Saved entries:
········

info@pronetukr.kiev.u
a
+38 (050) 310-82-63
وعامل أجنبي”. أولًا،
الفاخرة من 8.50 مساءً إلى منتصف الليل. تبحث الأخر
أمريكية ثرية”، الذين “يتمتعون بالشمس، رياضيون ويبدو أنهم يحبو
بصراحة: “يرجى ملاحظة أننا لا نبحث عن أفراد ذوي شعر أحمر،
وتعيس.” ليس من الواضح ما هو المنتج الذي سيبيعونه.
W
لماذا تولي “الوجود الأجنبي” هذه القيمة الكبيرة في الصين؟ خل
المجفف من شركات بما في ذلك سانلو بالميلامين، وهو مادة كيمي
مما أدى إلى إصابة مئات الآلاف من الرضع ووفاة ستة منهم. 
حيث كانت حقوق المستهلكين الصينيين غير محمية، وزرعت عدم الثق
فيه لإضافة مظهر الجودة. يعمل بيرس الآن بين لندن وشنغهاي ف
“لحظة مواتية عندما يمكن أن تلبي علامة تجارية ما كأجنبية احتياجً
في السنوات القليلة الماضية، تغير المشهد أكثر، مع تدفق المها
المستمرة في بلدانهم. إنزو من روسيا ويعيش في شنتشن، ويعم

········

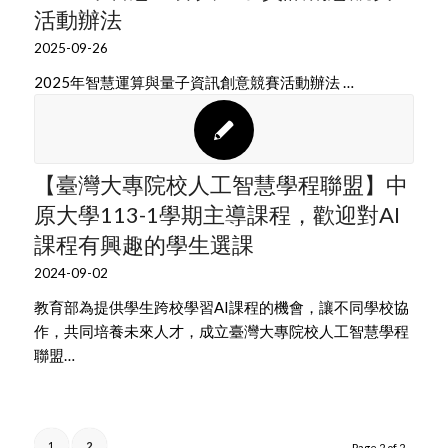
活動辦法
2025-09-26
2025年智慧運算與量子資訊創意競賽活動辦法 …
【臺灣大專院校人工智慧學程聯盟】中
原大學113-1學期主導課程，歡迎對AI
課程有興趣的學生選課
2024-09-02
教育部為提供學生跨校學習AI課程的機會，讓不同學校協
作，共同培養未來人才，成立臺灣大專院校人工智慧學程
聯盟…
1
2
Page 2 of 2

········

* **Task statement**
For this task, write out exactly the lines of the entries above, starting at the line with "2025年智慧運算與量子資訊創意競賽活動辦法 …" and ending at the line with "Page 2 of 2", both included, and no others.

* **Written answer**
2025年智慧運算與量子資訊創意競賽活動辦法 …
【臺灣大專院校人工智慧學程聯盟】中
原大學113-1學期主導課程，歡迎對AI
課程有興趣的學生選課
2024-09-02
教育部為提供學生跨校學習AI課程的機會，讓不同學校協
作，共同培養未來人才，成立臺灣大專院校人工智慧學程
聯盟…
1
2
Page 2 of 2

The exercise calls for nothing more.